Unter Umständen möchte ein Patient, obwohl er als Versicherter Leistungen der gesetzlichen Krankenversicherung beanspruchen kann, gleichwohl privatärztlich behandelt werden. Anhand eines einfachen Beispiels wird nachfolgend auf einzelne Aspekte zur Abrechnung der anfallenden Leistungen eingegangen:
„Der gesetzlich Versicherte P geht zu seiner Hautärztin, um sich einen Leberfleck entfernen zu lassen. Obwohl in diesem konkreten Fall aus Sicht der Hautärztin zweifelsfrei eine gesetzliche Leistung vorliegt, möchte P, ohne die Gründe näher darzulegen, gleichwohl eine privatärztliche Behandlung.“
Die privatärztliche Behandlung des Patienten ist in einem solchen Fall nicht grundsätzlich ausgeschlossen. Jeder gesetzlich Versicherte kann auf seinen Anspruch auf ärztliche Behandlung und Heilfürsorge verzichten und stattdessen den Arzt auf eigene Rechnung in Anspruch nehmen. Die Ärztin darf hier jedoch nur dann privatärztlich tätig werden, wenn der Patient die Privatbehandlung ausdrücklich wünscht und dies auch vor Behandlungsbeginn schriftlich bestätigt (§ 18 Absatz 8 BMV-Ä bzw. § 21 Absatz 8 EKV). In der schriftlichen Bestätigung muss die Information enthalten sein, dass es sich bei der konkret bezeichneten Behandlung um eine gesetzliche Leistung handelt, auf die der Versicherte ohne eigene Kostentragung Anspruch hat, und der Patient sich gleichwohl in diesem Wissen auf eigene Kosten behandeln lassen will.

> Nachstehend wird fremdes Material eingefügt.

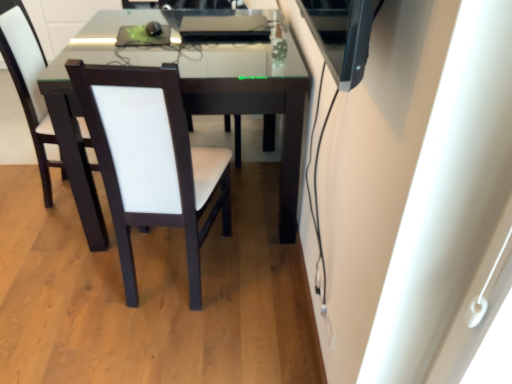 Locate an element on the screen. The height and width of the screenshot is (384, 512). space that is in front of white leather chair at center, which appears as the 1th chair when viewed from the left is located at coordinates [x=53, y=252]. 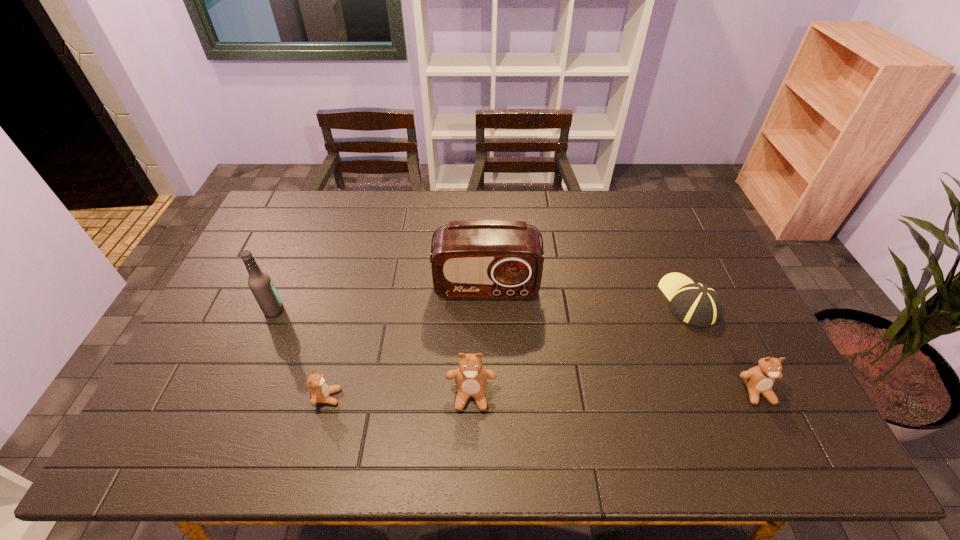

„Der gesetzlich Versicherte P begibt sich nunmehr zu seinem Hausarzt. Er schildert diesem, dass er sich zuvor bei der Hautärztin einen Leberfleck auf eigene Kosten entfernen lassen hat. Die Nachbehandlung will P jedoch über die „Chipkarte“ erbracht haben.“
Der Wunsch des Patienten geht hier dahin, nach der privatärztlichen Behandlung gleichwohl für die Nachbehandlung Leistungen der gesetzlichen Versicherung in Anspruch zu nehmen. Ob dies möglich ist, hängt davon ab, ob sich die gesamte Behandlung, hier die Leberfleckentfernung, in selbständige Behandlungsschritte trennen lässt oder nicht. In den hierzu von den Gerichten getroffenen Entscheidungen werden Leistungen, die nach dem Lebenssachverhalt miteinander zusammenhängen, als eine medizinische Einheit aufgefasst; eine Trennung dieser Einheit in privatärztliche und gesetzliche Teile wird abgelehnt.
Der Hausarzt müsste hier also den Patienten darauf aufmerksam machen, dass die Leberfleckentfernung und die notwendige Nachbehandlung eine Behandlungseinheit darstellen. Die gewünschte Nachbehandlung kann folglich nicht zu Lasten der gesetzlichen Krankenversicherung erbracht werden. So ist auch sichergestellt, dass der Hausarzt nicht einzelne Leistungen zu Lasten der gesetzlichen Krankenversicherung erbringt, die womöglich schon zuvor auf Kosten des Patienten abgerechnet worden sind. Eine doppelte Abrechnung sowohl als privatärztliche als auch als gesetzliche Leistung ist unzulässig.
„Auf Anraten seines Hausarztes begibt sich P nochmals zur Hautärztin und lässt von dieser ohne weitere Kosten im Rahmen des bisherigen privatärztlichen Vertrages die notwendige Nachbehandlung durchführen. Als sich die Wunde nach ein paar Tagen jedoch unerwartet entzündet, sucht P erneut seinen Hausarzt auf.“
Sofern zuvor bei der notwendigen Nachbehandlung noch von einer medizinischen Einheit im Rahmen der Leberfleckbehandlung auszugehen war, besteht diese Einheit hier wohl nicht mehr. Die Entzündung stellt sich als neues Ereignis bzw. Erkrankung dar, die nicht notwendiger Leistungsbestandteil der anvisierten Nachbehandlung ist. Daraus folgt, dass die Behandlung der Entzündung des Patienten zu Lasten der gesetzlichen Krankenversicherung vorzunehmen ist. Dies gilt auch unabhängig davon, ob hier der Hausarzt oder die Hautärztin tätig wird. Zur Ergänzung sei noch auf den Artikel „Abrechnung ärztlicher Folgebehandlungen“ im KV-Journal März 2011 hingewiesen, wonach auch bei sogenannten Schönheitseingriffen die Behandlung etwaiger Komplikationen zu Lasten der gesetzlichen Krankenversicherung zu erfolgen hat.